I am reading Chapter 3: Convexity of Rudin's "Functional Analysis".
Here is the problem I'm having trouble solving (number 18):
Let $K$ be the smallest convex set in $\mathbb{ R}^3$ that contains the points $(1, 0, 1), (1, 0, -1)$, and $(\cos \phi, \sin \phi, 0)$, for $0 \le \phi \le 2 \pi $. Show that $K$ is compact but that the set of all extreme points of $K$ is not compact. Does such an example exist in $\mathbb{R}^2$?
So I need to show that this set is closed and bounded.
Could you help me with that?
Thanks.
Best Answer
You can explicitly write down a parametrization of $K$, showing that it's a continuous image of a compact set. But here is a general argument.
Claim
If $A\subset \mathbb R^n$ is compact and $C$ is the smallest convex set containing $A$, then $C$ is compact.

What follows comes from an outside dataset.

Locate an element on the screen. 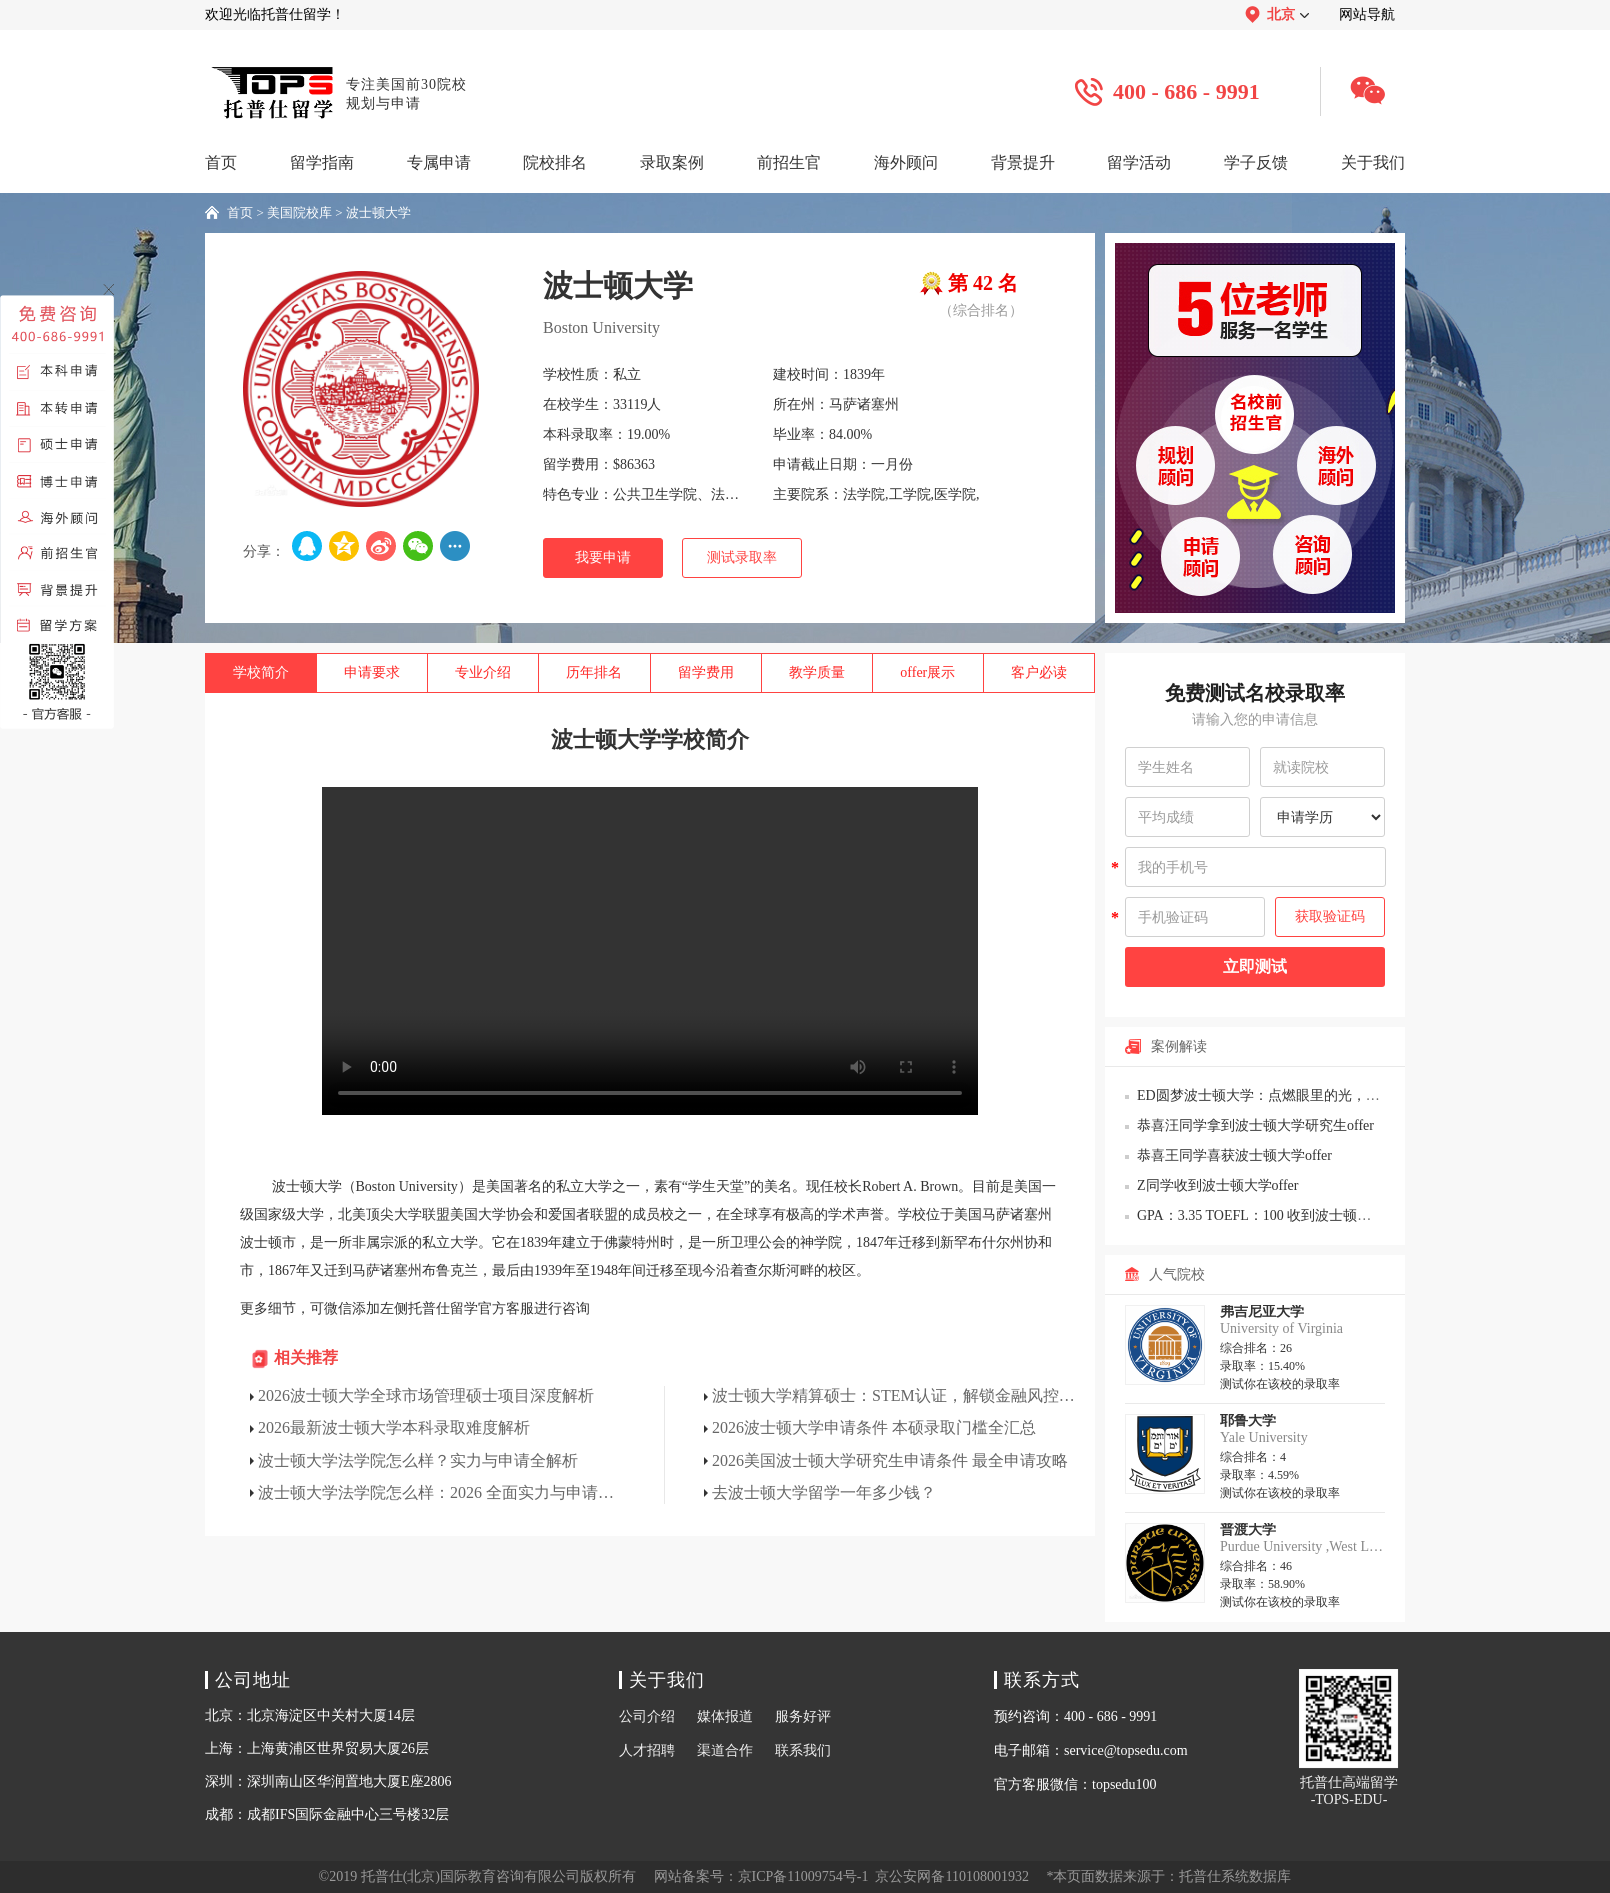 This screenshot has width=1610, height=1893. 录取案例 is located at coordinates (672, 162).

Proof. The set $C$, also known as the convex hull of $C$ consists of all finite convex combinations of the points of $A$. But Carathéodory's theorem on convex hull, we only need the combinations of $(n+1)$ points of $A$. Let $$\Delta_n=\left\{x\in \mathbb R^{n+1}: x_i\ge 0, \ \sum x_i=1\right\}$$ be the standard $n$-dimensional simplex (a compact set). By the above, $C$ is the image of $A^{n+1}\times \Delta_{n}$ under the map $$\Phi((p_1,\dots, p_{n+1}), (x_1,\dots,x_{n+1}))=\sum_{i=1}^{n+1} x_i p_i$$ which is evidently continuous. Thus $C$ is compact.
Some further hints:
The set of extreme points of $K$ contains almost all of the unit circle in the $xy$-plane, except for one point. This is why it's not closed.
In two dimensions, the set of non-extreme point is open in the induced topology of $\partial K$, because open line segments are open relative to $\partial K$. This is why the set of extreme points is closed in this case.